Don’t Forget About the Power of Pocket Money
Another great way you can teach children about the value of money is through pocket money. Managing their own pocket money puts them in the driver’s seat and allows them to put the things you’ve taught them into practice.
There are a few different ways you can approach pocket money. Some parents give pocket money regardless. Others tie pocket money to chores.
Giving pocket money in exchange for chores can be a powerful way to instill in your kids that money doesn’t come out of thin air; you have to earn it. If you want to provide extra motivation, you can also take advantage of online piggy bank apps that allow you to “list” available chores around the house that you’d like done, with a price tag.
Once the chore is completed, you can award the pocket money through the app. This mimics the online freelance job markets and can motivate kids to take on additional chores to earn extra pocket money.
The online format also adds a gamification element. You might find your child eagerly checking the app for extra chores instead of groaning when you suggest they take out the trash.
If you want to keep things offline, you can create your own physical version of a job board by posting chores with price tags on post-it notes on the refrigerator.
Another way you can teach your child the value of money and how to manage it through an allowance is by giving them enough to pay for certain necessary expenses.
Instead of making pocket money just for fun-related spending, work out how much they’d need to also pay for things like bus fares and stationery supplies. Explain to them that you’re putting them in charge of these expenses and help them to plan for them.
This teaches kids that basic expenses have to come first before recreational spending and can also get them motivated to stick to a budget for things like back-to-school shopping.
If you give your kids an allowance, there might be times when they come to and ask if they can borrow money against their next allowance “installment.”
Some parents tend to say no to these requests but they can be an important learning opportunity. Instead of rejecting the idea point blank, consider extending a loan to them, but with interest.

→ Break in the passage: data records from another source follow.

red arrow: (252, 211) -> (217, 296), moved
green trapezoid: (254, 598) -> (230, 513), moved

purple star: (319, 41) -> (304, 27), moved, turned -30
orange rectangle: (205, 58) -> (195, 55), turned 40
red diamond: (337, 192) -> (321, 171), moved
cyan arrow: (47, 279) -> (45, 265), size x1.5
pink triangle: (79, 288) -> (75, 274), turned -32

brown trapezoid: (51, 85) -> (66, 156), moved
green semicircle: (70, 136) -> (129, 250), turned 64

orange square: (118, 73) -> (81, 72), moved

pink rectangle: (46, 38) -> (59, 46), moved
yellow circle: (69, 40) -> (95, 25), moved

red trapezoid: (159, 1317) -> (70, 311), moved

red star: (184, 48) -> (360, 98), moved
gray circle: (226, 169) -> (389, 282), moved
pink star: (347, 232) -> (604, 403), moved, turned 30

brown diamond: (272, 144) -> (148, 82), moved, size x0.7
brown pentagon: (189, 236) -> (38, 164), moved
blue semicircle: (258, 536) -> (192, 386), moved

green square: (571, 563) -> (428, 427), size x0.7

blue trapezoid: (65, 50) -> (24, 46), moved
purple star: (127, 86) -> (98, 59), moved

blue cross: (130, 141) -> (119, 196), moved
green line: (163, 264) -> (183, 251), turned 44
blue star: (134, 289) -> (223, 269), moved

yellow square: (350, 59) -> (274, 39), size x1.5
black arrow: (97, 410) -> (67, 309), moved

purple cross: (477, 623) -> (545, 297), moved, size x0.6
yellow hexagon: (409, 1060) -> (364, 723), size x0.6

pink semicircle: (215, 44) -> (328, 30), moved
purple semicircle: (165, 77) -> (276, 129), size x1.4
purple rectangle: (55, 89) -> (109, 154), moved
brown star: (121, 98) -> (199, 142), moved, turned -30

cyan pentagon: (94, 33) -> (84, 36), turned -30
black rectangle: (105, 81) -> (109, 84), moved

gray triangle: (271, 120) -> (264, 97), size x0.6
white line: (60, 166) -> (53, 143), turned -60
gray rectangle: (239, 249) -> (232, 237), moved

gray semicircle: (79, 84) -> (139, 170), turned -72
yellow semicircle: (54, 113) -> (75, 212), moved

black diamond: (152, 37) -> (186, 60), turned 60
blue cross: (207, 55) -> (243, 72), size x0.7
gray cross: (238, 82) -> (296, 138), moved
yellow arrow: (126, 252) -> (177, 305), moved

This will teach them the fundamentals of lending and credit and how to evaluate whether the interest cost of borrowing money is worth the extra cash flow.
You might be thinking, “I don’t want to get my kid into the habit of borrowing money.” Excess borrowing isn’t a good habit for anyone, but leveraging credit when you really need it can be important as an adult.
Credit can be a pivotal way to reach certain milestones, such as owning a home. It can also be a lifeline in emergencies. Credit can even save you money in certain situations.
For instance, if an unexpected expense arises that you can’t cover from the funds in your checking account, it might be more cost-effective to take a small loan than to pull money out of a fixed-term savings acccount.
In short, knowing how to manage credit is a valuable skill.
Introduce Them to Stocks
You can also teach your kids the value of money by introducing them to buying stocks. Teaching them the basic concept of stocks is a great way to demonstrate how they can make the future value of their money more by investing it in the right assets.
Stocks might sound like a very boring thing to show a kid—but consider this. What if you told them they could buy stocks in some of their favorite companies, such as Mcdonald’s, Disney, Lego, etc?
They can also buy stocks in places you shop at, like large chain stores. This can make the concept exciting for kids and give them a sense of ownership over their stock picks.
Showing Your Kids the Value of Money Can Be Fun
Teaching your kids the value of money and how to manage it might seem like a daunting task, but it can be a lot of fun once you get into it. By implementing these tips, you can get them saving, excited to take on new chores, helping you find ways to save, learning how credit works, and even investing in stocks they like.